TASK PROMPT: Below is a set of entries. Reproduce exactly the lines from the one containing "Иглы для швейных машин Schmetz" through the end, both included.

PROVIDED RECORDS:
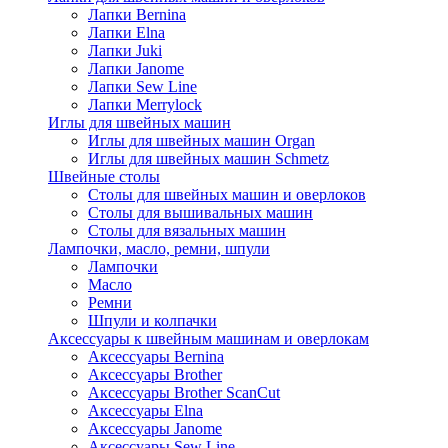
Лапки Bernina
Лапки Elna
Лапки Juki
Лапки Janome
Лапки Sew Line
Лапки Merrylock
Иглы для швейных машин
Иглы для швейных машин Organ
Иглы для швейных машин Schmetz
Швейные столы
Столы для швейных машин и оверлоков
Столы для вышивальных машин
Столы для вязальных машин
Лампочки, масло, ремни, шпули
Лампочки
Масло
Ремни
Шпули и колпачки
Аксессуары к швейным машинам и оверлокам
Аксессуары Bernina
Аксессуары Brother
Аксессуары Brother ScanCut
Аксессуары Elna
Аксессуары Janome
Аксессуары Sew Line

EXERCISE OUTPUT:
Иглы для швейных машин Schmetz
Швейные столы
Столы для швейных машин и оверлоков
Столы для вышивальных машин
Столы для вязальных машин
Лампочки, масло, ремни, шпули
Лампочки
Масло
Ремни
Шпули и колпачки
Аксессуары к швейным машинам и оверлокам
Аксессуары Bernina
Аксессуары Brother
Аксессуары Brother ScanCut
Аксессуары Elna
Аксессуары Janome
Аксессуары Sew Line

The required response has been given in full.